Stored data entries
------------------------------------------------------------------------
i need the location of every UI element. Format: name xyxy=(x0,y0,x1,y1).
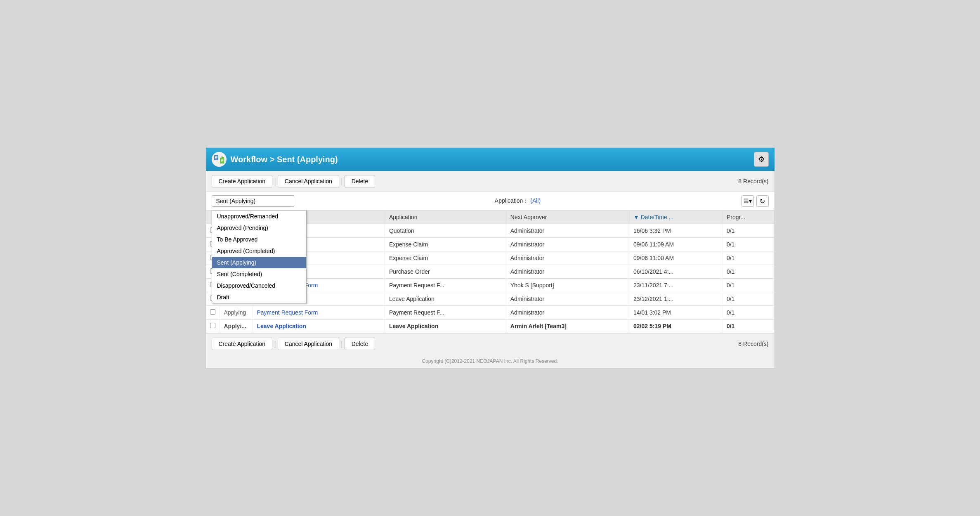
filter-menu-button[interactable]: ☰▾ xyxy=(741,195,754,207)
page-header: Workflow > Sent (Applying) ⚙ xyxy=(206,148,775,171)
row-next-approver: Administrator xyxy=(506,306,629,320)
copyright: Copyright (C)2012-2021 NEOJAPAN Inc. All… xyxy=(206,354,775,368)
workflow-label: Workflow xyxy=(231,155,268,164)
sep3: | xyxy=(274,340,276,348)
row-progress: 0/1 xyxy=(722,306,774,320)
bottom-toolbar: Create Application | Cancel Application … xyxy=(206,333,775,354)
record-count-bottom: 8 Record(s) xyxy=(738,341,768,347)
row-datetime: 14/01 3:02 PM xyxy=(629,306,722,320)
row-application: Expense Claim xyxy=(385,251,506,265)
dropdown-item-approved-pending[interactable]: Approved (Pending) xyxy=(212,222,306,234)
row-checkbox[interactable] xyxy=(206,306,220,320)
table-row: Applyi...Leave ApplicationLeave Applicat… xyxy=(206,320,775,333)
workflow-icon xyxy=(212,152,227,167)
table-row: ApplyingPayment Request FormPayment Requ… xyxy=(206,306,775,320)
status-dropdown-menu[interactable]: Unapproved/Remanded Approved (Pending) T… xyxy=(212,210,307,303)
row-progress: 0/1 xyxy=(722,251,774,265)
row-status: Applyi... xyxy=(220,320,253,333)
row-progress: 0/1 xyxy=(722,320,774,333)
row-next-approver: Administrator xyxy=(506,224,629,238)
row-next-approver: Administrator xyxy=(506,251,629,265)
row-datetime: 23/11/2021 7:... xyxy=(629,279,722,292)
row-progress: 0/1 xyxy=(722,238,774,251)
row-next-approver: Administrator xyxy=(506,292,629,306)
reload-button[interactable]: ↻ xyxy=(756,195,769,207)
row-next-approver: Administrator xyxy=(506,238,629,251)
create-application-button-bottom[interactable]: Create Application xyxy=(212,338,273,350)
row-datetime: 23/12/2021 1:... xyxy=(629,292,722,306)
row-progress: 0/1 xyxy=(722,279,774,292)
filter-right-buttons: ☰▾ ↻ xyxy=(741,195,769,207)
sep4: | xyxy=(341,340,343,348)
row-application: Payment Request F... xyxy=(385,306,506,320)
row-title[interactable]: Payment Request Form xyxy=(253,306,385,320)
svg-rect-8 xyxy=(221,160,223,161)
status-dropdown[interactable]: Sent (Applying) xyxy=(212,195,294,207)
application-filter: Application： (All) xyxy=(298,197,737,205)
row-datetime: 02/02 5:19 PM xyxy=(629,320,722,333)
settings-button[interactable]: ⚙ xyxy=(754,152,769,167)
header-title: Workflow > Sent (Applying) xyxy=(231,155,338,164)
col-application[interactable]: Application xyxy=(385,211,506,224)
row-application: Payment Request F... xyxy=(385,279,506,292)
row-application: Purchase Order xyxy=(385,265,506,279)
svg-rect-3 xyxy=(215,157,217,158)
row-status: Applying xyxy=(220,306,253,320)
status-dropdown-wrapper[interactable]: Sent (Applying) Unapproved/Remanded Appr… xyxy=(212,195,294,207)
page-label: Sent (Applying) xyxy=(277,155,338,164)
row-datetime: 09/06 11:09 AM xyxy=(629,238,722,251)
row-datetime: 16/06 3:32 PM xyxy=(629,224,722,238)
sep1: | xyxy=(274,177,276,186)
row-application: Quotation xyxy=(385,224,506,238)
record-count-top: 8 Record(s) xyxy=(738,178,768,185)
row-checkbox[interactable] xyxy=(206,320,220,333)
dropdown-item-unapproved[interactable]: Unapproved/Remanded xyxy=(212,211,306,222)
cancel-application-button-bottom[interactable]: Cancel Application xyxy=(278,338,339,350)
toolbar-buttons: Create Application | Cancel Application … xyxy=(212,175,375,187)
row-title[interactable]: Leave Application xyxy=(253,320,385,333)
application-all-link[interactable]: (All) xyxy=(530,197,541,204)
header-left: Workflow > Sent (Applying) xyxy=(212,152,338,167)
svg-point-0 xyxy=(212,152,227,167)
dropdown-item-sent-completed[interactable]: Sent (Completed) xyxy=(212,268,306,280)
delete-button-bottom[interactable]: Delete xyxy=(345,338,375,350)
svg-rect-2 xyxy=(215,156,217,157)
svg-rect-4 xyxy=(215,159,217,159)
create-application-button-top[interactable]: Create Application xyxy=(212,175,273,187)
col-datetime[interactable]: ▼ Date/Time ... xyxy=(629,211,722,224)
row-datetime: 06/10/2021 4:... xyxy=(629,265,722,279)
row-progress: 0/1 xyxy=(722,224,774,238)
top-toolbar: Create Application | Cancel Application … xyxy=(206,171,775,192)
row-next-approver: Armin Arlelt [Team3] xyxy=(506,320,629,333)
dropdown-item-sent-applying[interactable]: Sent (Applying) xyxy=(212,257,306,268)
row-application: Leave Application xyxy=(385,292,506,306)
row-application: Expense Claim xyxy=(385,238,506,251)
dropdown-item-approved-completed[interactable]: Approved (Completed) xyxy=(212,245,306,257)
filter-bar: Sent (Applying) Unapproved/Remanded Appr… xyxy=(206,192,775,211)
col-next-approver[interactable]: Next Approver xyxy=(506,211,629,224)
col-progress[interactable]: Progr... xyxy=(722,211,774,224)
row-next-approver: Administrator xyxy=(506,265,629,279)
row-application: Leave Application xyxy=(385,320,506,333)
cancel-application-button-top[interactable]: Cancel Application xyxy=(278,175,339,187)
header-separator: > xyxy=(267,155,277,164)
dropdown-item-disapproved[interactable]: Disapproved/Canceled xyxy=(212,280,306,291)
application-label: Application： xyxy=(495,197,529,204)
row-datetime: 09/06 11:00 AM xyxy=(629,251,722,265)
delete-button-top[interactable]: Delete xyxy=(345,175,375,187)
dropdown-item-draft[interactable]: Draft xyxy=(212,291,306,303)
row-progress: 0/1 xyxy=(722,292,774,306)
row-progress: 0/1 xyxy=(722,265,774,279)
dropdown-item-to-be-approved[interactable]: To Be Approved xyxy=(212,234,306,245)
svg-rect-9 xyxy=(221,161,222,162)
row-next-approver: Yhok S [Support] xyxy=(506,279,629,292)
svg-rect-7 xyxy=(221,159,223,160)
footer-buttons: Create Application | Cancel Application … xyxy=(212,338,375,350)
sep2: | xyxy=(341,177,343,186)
------------------------------------------------------------------------
*Exercise description*. Except for the pictures, set down all of the records exactly.

*Output*.
i need the location of every UI element. Format: name xyxy=(x0,y0,x1,y1).
filter-menu-button[interactable]: ☰▾ xyxy=(741,195,754,207)
page-header: Workflow > Sent (Applying) ⚙ xyxy=(206,148,775,171)
row-next-approver: Administrator xyxy=(506,306,629,320)
copyright: Copyright (C)2012-2021 NEOJAPAN Inc. All… xyxy=(206,354,775,368)
workflow-label: Workflow xyxy=(231,155,268,164)
sep3: | xyxy=(274,340,276,348)
row-progress: 0/1 xyxy=(722,306,774,320)
bottom-toolbar: Create Application | Cancel Application … xyxy=(206,333,775,354)
record-count-bottom: 8 Record(s) xyxy=(738,341,768,347)
row-datetime: 14/01 3:02 PM xyxy=(629,306,722,320)
row-application: Expense Claim xyxy=(385,251,506,265)
dropdown-item-approved-pending[interactable]: Approved (Pending) xyxy=(212,222,306,234)
row-checkbox[interactable] xyxy=(206,306,220,320)
table-row: Applyi...Leave ApplicationLeave Applicat… xyxy=(206,320,775,333)
workflow-icon xyxy=(212,152,227,167)
table-row: ApplyingPayment Request FormPayment Requ… xyxy=(206,306,775,320)
status-dropdown-menu[interactable]: Unapproved/Remanded Approved (Pending) T… xyxy=(212,210,307,303)
row-progress: 0/1 xyxy=(722,251,774,265)
row-status: Applyi... xyxy=(220,320,253,333)
row-progress: 0/1 xyxy=(722,320,774,333)
row-next-approver: Administrator xyxy=(506,224,629,238)
row-next-approver: Administrator xyxy=(506,251,629,265)
row-datetime: 23/11/2021 7:... xyxy=(629,279,722,292)
row-progress: 0/1 xyxy=(722,238,774,251)
row-next-approver: Administrator xyxy=(506,292,629,306)
reload-button[interactable]: ↻ xyxy=(756,195,769,207)
row-next-approver: Administrator xyxy=(506,238,629,251)
create-application-button-bottom[interactable]: Create Application xyxy=(212,338,273,350)
row-datetime: 23/12/2021 1:... xyxy=(629,292,722,306)
row-progress: 0/1 xyxy=(722,279,774,292)
filter-right-buttons: ☰▾ ↻ xyxy=(741,195,769,207)
sep4: | xyxy=(341,340,343,348)
row-application: Payment Request F... xyxy=(385,306,506,320)
row-title[interactable]: Payment Request Form xyxy=(253,306,385,320)
svg-rect-8 xyxy=(221,160,223,161)
status-dropdown[interactable]: Sent (Applying) xyxy=(212,195,294,207)
application-filter: Application： (All) xyxy=(298,197,737,205)
row-datetime: 02/02 5:19 PM xyxy=(629,320,722,333)
settings-button[interactable]: ⚙ xyxy=(754,152,769,167)
header-title: Workflow > Sent (Applying) xyxy=(231,155,338,164)
col-application[interactable]: Application xyxy=(385,211,506,224)
row-application: Payment Request F... xyxy=(385,279,506,292)
row-application: Purchase Order xyxy=(385,265,506,279)
svg-rect-3 xyxy=(215,157,217,158)
row-status: Applying xyxy=(220,306,253,320)
status-dropdown-wrapper[interactable]: Sent (Applying) Unapproved/Remanded Appr… xyxy=(212,195,294,207)
page-label: Sent (Applying) xyxy=(277,155,338,164)
row-datetime: 09/06 11:09 AM xyxy=(629,238,722,251)
row-datetime: 16/06 3:32 PM xyxy=(629,224,722,238)
sep1: | xyxy=(274,177,276,186)
row-application: Quotation xyxy=(385,224,506,238)
record-count-top: 8 Record(s) xyxy=(738,178,768,185)
row-checkbox[interactable] xyxy=(206,320,220,333)
dropdown-item-unapproved[interactable]: Unapproved/Remanded xyxy=(212,211,306,222)
cancel-application-button-bottom[interactable]: Cancel Application xyxy=(278,338,339,350)
toolbar-buttons: Create Application | Cancel Application … xyxy=(212,175,375,187)
row-title[interactable]: Leave Application xyxy=(253,320,385,333)
application-all-link[interactable]: (All) xyxy=(530,197,541,204)
header-left: Workflow > Sent (Applying) xyxy=(212,152,338,167)
svg-point-0 xyxy=(212,152,227,167)
dropdown-item-sent-completed[interactable]: Sent (Completed) xyxy=(212,268,306,280)
delete-button-bottom[interactable]: Delete xyxy=(345,338,375,350)
svg-rect-2 xyxy=(215,156,217,157)
svg-rect-4 xyxy=(215,159,217,159)
create-application-button-top[interactable]: Create Application xyxy=(212,175,273,187)
col-datetime[interactable]: ▼ Date/Time ... xyxy=(629,211,722,224)
row-datetime: 06/10/2021 4:... xyxy=(629,265,722,279)
row-progress: 0/1 xyxy=(722,224,774,238)
top-toolbar: Create Application | Cancel Application … xyxy=(206,171,775,192)
row-next-approver: Armin Arlelt [Team3] xyxy=(506,320,629,333)
dropdown-item-sent-applying[interactable]: Sent (Applying) xyxy=(212,257,306,268)
row-application: Leave Application xyxy=(385,292,506,306)
row-application: Expense Claim xyxy=(385,238,506,251)
dropdown-item-approved-completed[interactable]: Approved (Completed) xyxy=(212,245,306,257)
filter-bar: Sent (Applying) Unapproved/Remanded Appr… xyxy=(206,192,775,211)
col-next-approver[interactable]: Next Approver xyxy=(506,211,629,224)
col-progress[interactable]: Progr... xyxy=(722,211,774,224)
row-next-approver: Administrator xyxy=(506,265,629,279)
row-application: Leave Application xyxy=(385,320,506,333)
cancel-application-button-top[interactable]: Cancel Application xyxy=(278,175,339,187)
header-separator: > xyxy=(267,155,277,164)
dropdown-item-disapproved[interactable]: Disapproved/Canceled xyxy=(212,280,306,291)
application-label: Application： xyxy=(495,197,529,204)
row-datetime: 09/06 11:00 AM xyxy=(629,251,722,265)
delete-button-top[interactable]: Delete xyxy=(345,175,375,187)
dropdown-item-draft[interactable]: Draft xyxy=(212,291,306,303)
row-progress: 0/1 xyxy=(722,292,774,306)
row-progress: 0/1 xyxy=(722,265,774,279)
dropdown-item-to-be-approved[interactable]: To Be Approved xyxy=(212,234,306,245)
svg-rect-9 xyxy=(221,161,222,162)
row-next-approver: Yhok S [Support] xyxy=(506,279,629,292)
svg-rect-7 xyxy=(221,159,223,160)
footer-buttons: Create Application | Cancel Application … xyxy=(212,338,375,350)
sep2: | xyxy=(341,177,343,186)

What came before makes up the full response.